There’s an old saying: Don’t wish your life away. It’s the kind of thing a parent says to a child who wishes good things like Christmas would come faster.
But investors can be excused for looking forward to the end of a decade that hasn’t served them very well. The average stock has lost money over the past 10 years, thanks to the dot-com collapse early in the decade and the financial crisis of the past few years.
There may be a silver lining, though. After a bad decade, stocks tend to do exceedingly well in the next decade, according to an analysis by Madison Investment Advisors of Wisconsin.
Madison looked at 11 10-year periods when the Standard & Poor’s 500 produced sub-par results — returns averaging less than 6% a year. The most recent 10-year period with complete results, 1999 through 2008, was worse than the 11 studied, with average annual returns of negative 1.38%.
Of course, it’s way too soon to know how the subsequent 10 years will be. Will hammed-down firms like Ford (Stock Quote: F) recover?

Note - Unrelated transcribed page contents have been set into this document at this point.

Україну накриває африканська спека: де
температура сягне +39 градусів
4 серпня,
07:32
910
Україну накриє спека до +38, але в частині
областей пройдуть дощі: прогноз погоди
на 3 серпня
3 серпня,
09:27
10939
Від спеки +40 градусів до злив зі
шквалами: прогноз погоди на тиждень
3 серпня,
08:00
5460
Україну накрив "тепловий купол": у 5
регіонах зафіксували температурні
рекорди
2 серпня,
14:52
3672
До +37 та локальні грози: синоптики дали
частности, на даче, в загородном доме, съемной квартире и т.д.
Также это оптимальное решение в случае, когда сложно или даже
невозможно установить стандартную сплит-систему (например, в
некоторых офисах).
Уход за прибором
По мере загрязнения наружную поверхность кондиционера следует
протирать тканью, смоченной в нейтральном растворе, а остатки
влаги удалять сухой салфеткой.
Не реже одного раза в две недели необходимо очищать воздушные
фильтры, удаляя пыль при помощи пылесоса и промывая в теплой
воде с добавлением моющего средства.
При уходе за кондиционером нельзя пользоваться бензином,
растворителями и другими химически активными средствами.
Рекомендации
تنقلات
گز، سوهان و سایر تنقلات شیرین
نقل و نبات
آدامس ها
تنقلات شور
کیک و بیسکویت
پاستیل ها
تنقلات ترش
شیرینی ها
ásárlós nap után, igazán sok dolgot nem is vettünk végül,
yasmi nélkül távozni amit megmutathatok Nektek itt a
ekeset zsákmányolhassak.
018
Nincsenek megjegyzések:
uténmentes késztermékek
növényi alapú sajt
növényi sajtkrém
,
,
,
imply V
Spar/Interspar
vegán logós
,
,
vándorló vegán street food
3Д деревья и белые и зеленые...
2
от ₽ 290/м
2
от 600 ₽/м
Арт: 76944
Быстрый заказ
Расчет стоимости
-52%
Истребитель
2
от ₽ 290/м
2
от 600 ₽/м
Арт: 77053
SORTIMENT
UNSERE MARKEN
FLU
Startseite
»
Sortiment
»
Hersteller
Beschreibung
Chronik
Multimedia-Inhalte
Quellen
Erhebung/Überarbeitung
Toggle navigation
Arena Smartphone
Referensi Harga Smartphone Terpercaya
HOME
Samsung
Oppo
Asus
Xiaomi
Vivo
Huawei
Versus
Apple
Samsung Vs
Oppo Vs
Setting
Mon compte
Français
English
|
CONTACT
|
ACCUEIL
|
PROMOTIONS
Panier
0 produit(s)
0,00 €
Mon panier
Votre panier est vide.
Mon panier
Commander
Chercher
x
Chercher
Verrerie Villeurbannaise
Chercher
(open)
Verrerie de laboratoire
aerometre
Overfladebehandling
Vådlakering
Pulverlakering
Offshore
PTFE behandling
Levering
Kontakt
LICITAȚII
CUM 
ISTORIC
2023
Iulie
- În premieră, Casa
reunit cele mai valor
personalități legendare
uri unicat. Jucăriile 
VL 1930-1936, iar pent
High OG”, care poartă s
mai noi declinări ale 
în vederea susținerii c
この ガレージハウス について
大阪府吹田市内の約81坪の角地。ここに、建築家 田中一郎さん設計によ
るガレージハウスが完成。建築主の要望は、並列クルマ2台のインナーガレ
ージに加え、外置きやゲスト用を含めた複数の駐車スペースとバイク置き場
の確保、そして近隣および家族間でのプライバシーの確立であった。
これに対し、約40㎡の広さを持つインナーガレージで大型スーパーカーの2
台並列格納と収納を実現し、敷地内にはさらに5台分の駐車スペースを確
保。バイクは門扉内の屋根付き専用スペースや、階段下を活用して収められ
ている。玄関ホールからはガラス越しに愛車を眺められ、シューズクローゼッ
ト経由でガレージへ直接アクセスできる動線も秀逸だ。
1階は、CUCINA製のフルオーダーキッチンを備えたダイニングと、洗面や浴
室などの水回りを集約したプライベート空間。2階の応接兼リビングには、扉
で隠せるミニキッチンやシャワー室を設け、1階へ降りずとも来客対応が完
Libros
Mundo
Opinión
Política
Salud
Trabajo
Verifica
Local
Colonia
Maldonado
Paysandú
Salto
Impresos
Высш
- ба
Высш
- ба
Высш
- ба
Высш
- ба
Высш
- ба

Will big winners of the past like Google (Stock Quote: GOOG) and Berkshire Hathaway (Stock Quote: BRK.A) be stars again? We’ll have to stay tuned to find out.
But previous results are encouraging. On average, the substandard decades produced gains of just 2.52% a year. But the average decade that followed saw average annual returns of 13.4%. Gains averaged 14.82% in the 20 years following each bad decade.
Even more encouraging, the rebound decades have generally been doing better and better, and in a number of cases the rebound was especially strong after decades that were especially bad.
The smallest rebound came in the 10 years beginning in 1936, when annual returns averaged 8.42%. The 1926-1935 period saw annual gains just barely bad enough to make the list, averaging 5.86% a year.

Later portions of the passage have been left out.